The cultural and literary interconnectedness of the communities that inhabited the nineteenth-century Ottoman imperial capital – Muslim Turks, Greek Christians, Armenian Christians, Sephardic Jews and others – was partly effected by literary translation as a vector of ‘trans-communal’ contact. Juxtaposing a Greek novel published in Istanbul and inspired by the model of Eugène Sue’s (1804–57) Les Mystères de Paris (1842–3) with a translation of the same text into Greek-scripted Ottoman Turkish (Karamanlidika) published almost simultaneously in the same city, this chapter engages with translation, adaptation and circulation as both a cross-border phenomenon and a cross-community one. Setting two versions of a single, translated text – separated by language, but sharing the same script – side by side reveals nuances in cultural and intellectual relations between linguistic and ethno-religious communities. Moreover, by highlighting intra-lingual transliteration as an alternative form of translation, this case study challenges entrenched conceptual categories in the field of translation studies.

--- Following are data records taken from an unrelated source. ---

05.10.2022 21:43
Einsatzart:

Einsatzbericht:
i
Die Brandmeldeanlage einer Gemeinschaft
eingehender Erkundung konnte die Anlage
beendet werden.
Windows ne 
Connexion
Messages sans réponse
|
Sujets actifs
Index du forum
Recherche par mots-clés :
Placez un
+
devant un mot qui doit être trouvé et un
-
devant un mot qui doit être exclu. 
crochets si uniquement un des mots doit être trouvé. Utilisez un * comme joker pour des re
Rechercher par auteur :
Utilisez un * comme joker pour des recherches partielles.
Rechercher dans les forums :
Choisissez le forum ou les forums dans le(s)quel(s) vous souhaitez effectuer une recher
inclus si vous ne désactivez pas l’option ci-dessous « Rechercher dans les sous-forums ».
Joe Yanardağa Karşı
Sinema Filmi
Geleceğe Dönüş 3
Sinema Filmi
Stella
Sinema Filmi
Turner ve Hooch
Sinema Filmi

First serialised in Athens in 1888–9 in Ephimeris, the newspaper owned by its author, and later reprinted in book form in 1890, Epaminondas Kyriakidis’ (1861–1939) Πέραν Απόκρυϕα (‘The mysteries of Pera’) was one of many novels directly inspired by the works of French novelist Eugène Sue to appear in Istanbul, and in several local literary idioms, in the second half of the nineteenth century. Although Kyriakidis’ work was technically an ‘original’ novel, it was evidently an attempt to domesticate the narrative templates and conventions of urban popular fiction developed by Sue, investing them with new meanings shaped by cultural expectations and social anxieties specific to late-imperial Istanbul.

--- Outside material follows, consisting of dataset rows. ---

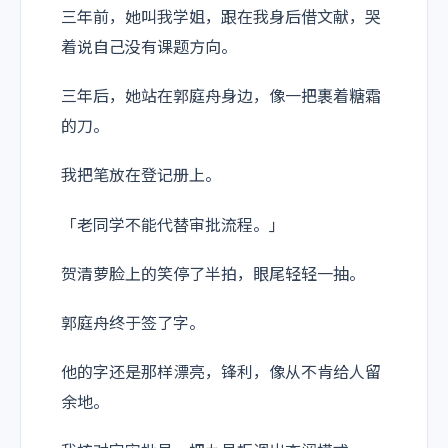
三年前，她叫我学姐，跟在我身后借文献，哭
着说自己没有课题方向。
三年后，她站在郭庭舟身边，像一把裹着糖霜
的刀。
我把笔放在登记册上。
「老同学不能代替审批流程。」
贺清萝脸上的笑停了半拍，眼尾轻轻一抽。
郭庭舟终于签了字。
他的字还是那样漂亮，锋利，像从不肯给人留
余地。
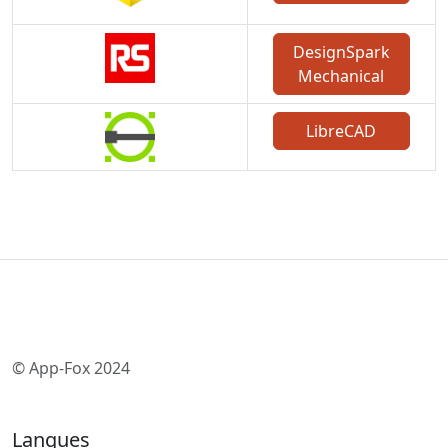
DesignSpark
Mechanical
LibreCAD
© App-Fox 2024
Langues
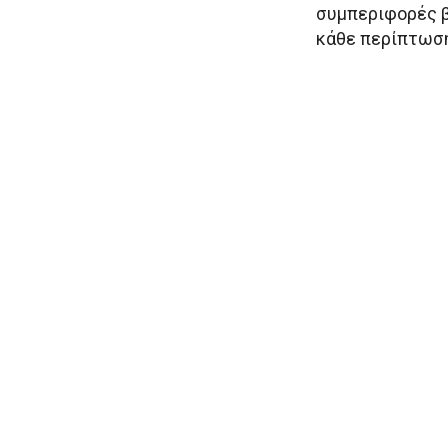
συμπεριφορές βί
κάθε περίπτωση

‘Urban Mysteries’ in Greece and in the Ottoman Empire
It is useful first to situate Kyriakidis’ The Mysteries of Pera, and its Greek-scripted Ottoman Turkish (Karamanlidika) translation, The Mysteries of Beyoğlu, by Evangelinos Misailidis (1820–90), within the larger context of Greek reception of Western popular fiction – the French roman de mystères in particular – in the Ottoman environment. It would be incorrect to describe Eugène Sue as the sole inventor of the popular novel, a category that emerged gradually, integrating existing features of Western European prose fiction into new forms that reflected emerging social realities especially in evolving urban settings.